Gun-type Fission Weapon - Comparison With The Implosion Method

Comparison With The Implosion Method

For technologically advanced states the gun-type method is now essentially obsolete, for reasons of efficiency and safety (discussed above). The gun type method was largely abandoned by the United States as soon as the implosion technique was perfected, though it was retained in the specialised role of nuclear artillery for a time. Other nuclear powers, such as the United Kingdom, never built an example of this type of weapon. Besides requiring the use of highly enriched U-235, the technique has other severe limitations. The implosion technique is much better suited to the various methods employed to reduce the weight of the weapon and increase the proportion of material which fissions. South Africa built around five gun-type weapons, and no implosion-type weapons.
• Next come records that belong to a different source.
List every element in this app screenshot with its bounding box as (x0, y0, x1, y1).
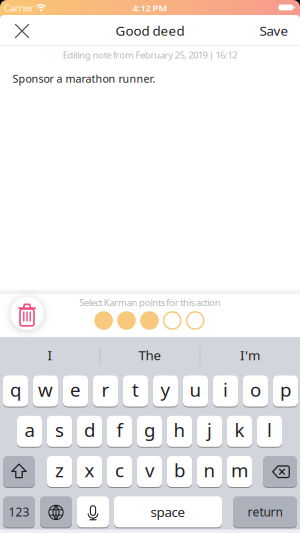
button[interactable]: space (114, 496, 222, 528)
staticText: e (70, 377, 81, 402)
staticText: j (207, 417, 212, 442)
staticText: Carrier (4, 2, 34, 14)
button[interactable]: c (107, 456, 132, 488)
button[interactable]: j (197, 415, 222, 447)
button[interactable]: s (47, 415, 72, 447)
staticText: w (38, 377, 53, 402)
staticText: x (84, 458, 94, 482)
button[interactable]: h (167, 415, 192, 447)
staticText: n (204, 458, 216, 482)
staticText: Good deed (116, 22, 184, 39)
staticText: Sponsor a marathon runner. (12, 72, 156, 86)
staticText: v (145, 458, 154, 482)
staticText: The (138, 346, 162, 364)
button[interactable]: Save (254, 16, 294, 44)
button[interactable]: 4 points (162, 310, 182, 330)
button[interactable]: Delete note (10, 297, 44, 330)
button[interactable]: Close (7, 16, 37, 46)
staticText: h (174, 417, 186, 442)
button[interactable]: w (33, 375, 58, 407)
staticText: c (115, 458, 124, 482)
staticText: Select Karman points for this action (79, 296, 221, 309)
staticText: y (160, 377, 170, 402)
button[interactable]: l (257, 415, 282, 447)
staticText: s (55, 417, 64, 442)
button[interactable]: e (63, 375, 88, 407)
button[interactable]: Next keyboard (40, 496, 72, 528)
staticText: q (10, 377, 21, 402)
button[interactable]: u (183, 375, 208, 407)
staticText: I (48, 346, 52, 364)
button[interactable]: y (153, 375, 178, 407)
button[interactable]: m (227, 456, 252, 488)
button[interactable]: n (197, 456, 222, 488)
button[interactable]: Shift (3, 456, 35, 488)
staticText: g (144, 417, 155, 442)
staticText: a (24, 417, 34, 442)
button[interactable]: f (107, 415, 132, 447)
button[interactable]: 5 points (185, 310, 205, 330)
staticText: I'm (240, 346, 260, 364)
button[interactable]: v (137, 456, 162, 488)
staticText: r (102, 377, 110, 402)
button[interactable]: I (2, 338, 98, 372)
staticText: z (55, 458, 64, 482)
button[interactable]: I'm (202, 338, 298, 372)
button[interactable]: The (102, 338, 198, 372)
button[interactable]: i (213, 375, 238, 407)
staticText: u (190, 377, 202, 402)
button[interactable]: q (3, 375, 28, 407)
staticText: k (234, 417, 244, 442)
button[interactable]: Dictate (77, 496, 109, 528)
button[interactable]: d (77, 415, 102, 447)
staticText: l (267, 417, 272, 442)
button[interactable]: p (273, 375, 298, 407)
staticText: f (116, 417, 122, 442)
button[interactable]: 3 points (139, 310, 159, 330)
button[interactable]: b (167, 456, 192, 488)
staticText: t (132, 377, 139, 402)
button[interactable]: t (123, 375, 148, 407)
staticText: d (84, 417, 95, 442)
staticText: return (248, 504, 282, 520)
staticText: space (150, 503, 186, 521)
staticText: 123 (8, 504, 30, 520)
button[interactable]: a (17, 415, 42, 447)
button[interactable]: k (227, 415, 252, 447)
button[interactable]: x (77, 456, 102, 488)
button[interactable]: 123 (3, 496, 35, 528)
button[interactable]: g (137, 415, 162, 447)
staticText: i (223, 377, 228, 402)
button[interactable]: r (93, 375, 118, 407)
staticText: Save (260, 22, 288, 39)
button[interactable]: o (243, 375, 268, 407)
button[interactable]: Delete (263, 456, 297, 488)
staticText: p (280, 377, 291, 402)
staticText: o (250, 377, 261, 402)
button[interactable]: z (47, 456, 72, 488)
staticText: Editing note from February 25, 2019 | 16… (63, 49, 237, 61)
button[interactable]: return (233, 496, 297, 528)
button[interactable]: 2 points (116, 310, 136, 330)
staticText: 4:12 PM (132, 2, 168, 14)
staticText: m (231, 458, 248, 482)
staticText: b (174, 458, 185, 482)
button[interactable]: 1 point (94, 310, 114, 330)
They later abandoned their nuclear weapon program altogether. They were unique in their abandonment of nuclear weapons, and probably also by building gun-type weapons rather than implosion-type weapons.
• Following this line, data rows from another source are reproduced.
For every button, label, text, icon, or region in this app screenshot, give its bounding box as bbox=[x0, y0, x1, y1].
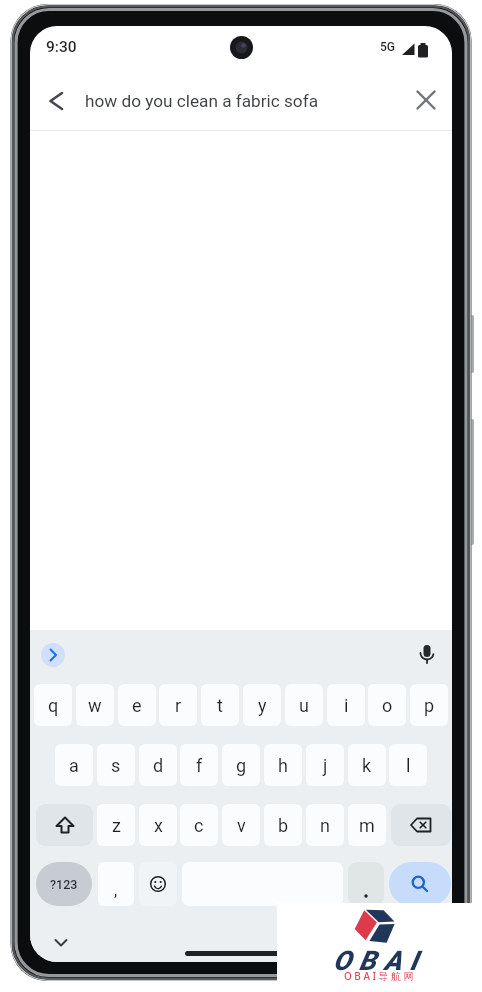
button[interactable]: i bbox=[327, 684, 365, 726]
button[interactable]: a bbox=[55, 744, 93, 786]
staticText: b bbox=[278, 815, 289, 836]
button[interactable]: m bbox=[348, 804, 386, 846]
button[interactable]: g bbox=[222, 744, 260, 786]
button[interactable]: b bbox=[264, 804, 302, 846]
staticText: x bbox=[154, 815, 163, 836]
button[interactable]: j bbox=[306, 744, 344, 786]
staticText: 9:30 bbox=[46, 38, 77, 56]
button[interactable] bbox=[391, 804, 451, 846]
button[interactable]: t bbox=[201, 684, 239, 726]
staticText: z bbox=[112, 815, 121, 836]
button[interactable] bbox=[49, 933, 73, 953]
button[interactable]: ?123 bbox=[36, 862, 92, 906]
button[interactable]: r bbox=[159, 684, 197, 726]
button[interactable]: l bbox=[389, 744, 427, 786]
staticText: t bbox=[217, 695, 223, 716]
staticText: y bbox=[258, 695, 267, 716]
staticText: i bbox=[344, 695, 349, 716]
button[interactable]: d bbox=[139, 744, 177, 786]
staticText: j bbox=[323, 755, 328, 776]
button[interactable]: , bbox=[98, 862, 134, 906]
button[interactable]: v bbox=[222, 804, 260, 846]
button[interactable]: e bbox=[118, 684, 156, 726]
button[interactable]: q bbox=[34, 684, 72, 726]
button[interactable]: k bbox=[348, 744, 386, 786]
staticText: q bbox=[48, 695, 59, 716]
staticText: 5G bbox=[380, 40, 395, 54]
staticText: k bbox=[362, 755, 372, 776]
button[interactable]: x bbox=[139, 804, 177, 846]
staticText: ?123 bbox=[50, 877, 78, 892]
staticText: l bbox=[406, 755, 411, 776]
button[interactable]: h bbox=[264, 744, 302, 786]
staticText: OBAI导航网 bbox=[344, 969, 416, 983]
button[interactable] bbox=[42, 87, 70, 115]
staticText: h bbox=[278, 755, 288, 776]
button[interactable]: n bbox=[306, 804, 344, 846]
staticText: m bbox=[359, 815, 375, 836]
staticText: s bbox=[111, 755, 121, 776]
staticText: u bbox=[299, 695, 309, 716]
button[interactable]: u bbox=[285, 684, 323, 726]
button[interactable] bbox=[412, 86, 440, 114]
staticText: e bbox=[132, 695, 142, 716]
button[interactable] bbox=[139, 862, 177, 906]
staticText: OBAI bbox=[333, 945, 426, 971]
button[interactable] bbox=[348, 862, 384, 906]
button[interactable]: s bbox=[97, 744, 135, 786]
staticText: c bbox=[194, 815, 204, 836]
button[interactable] bbox=[416, 643, 438, 667]
staticText: v bbox=[237, 815, 246, 836]
button[interactable] bbox=[389, 862, 451, 906]
staticText: n bbox=[320, 815, 330, 836]
staticText: w bbox=[88, 695, 102, 716]
staticText: g bbox=[236, 755, 247, 776]
staticText: a bbox=[69, 755, 79, 776]
staticText: how do you clean a fabric sofa bbox=[85, 91, 318, 111]
staticText: o bbox=[382, 695, 393, 716]
button[interactable]: o bbox=[368, 684, 406, 726]
staticText: , bbox=[114, 881, 118, 900]
button[interactable]: w bbox=[76, 684, 114, 726]
button[interactable]: y bbox=[243, 684, 281, 726]
staticText: f bbox=[196, 755, 203, 776]
button[interactable]: f bbox=[180, 744, 218, 786]
staticText: r bbox=[175, 695, 182, 716]
button[interactable]: z bbox=[97, 804, 135, 846]
button[interactable]: c bbox=[180, 804, 218, 846]
button[interactable]: p bbox=[410, 684, 448, 726]
button[interactable] bbox=[41, 643, 65, 667]
staticText: d bbox=[153, 755, 164, 776]
staticText: p bbox=[424, 695, 435, 716]
button[interactable] bbox=[36, 804, 93, 846]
There are also safety problems with gun-type weapons. For example, it is inherently dangerous to have a weapon containing a quantity and shape of fissile material that can form a critical mass through a relatively simple accident. Furthermore, if the weapon is dropped from an aircraft into the sea, then the moderating effect of the seawater can also cause a criticality accident without the weapon even being physically damaged. Neither can happen with an implosion-type weapon, since there is normally insufficient fissile material to form a critical mass without the correct detonation of the explosive lenses.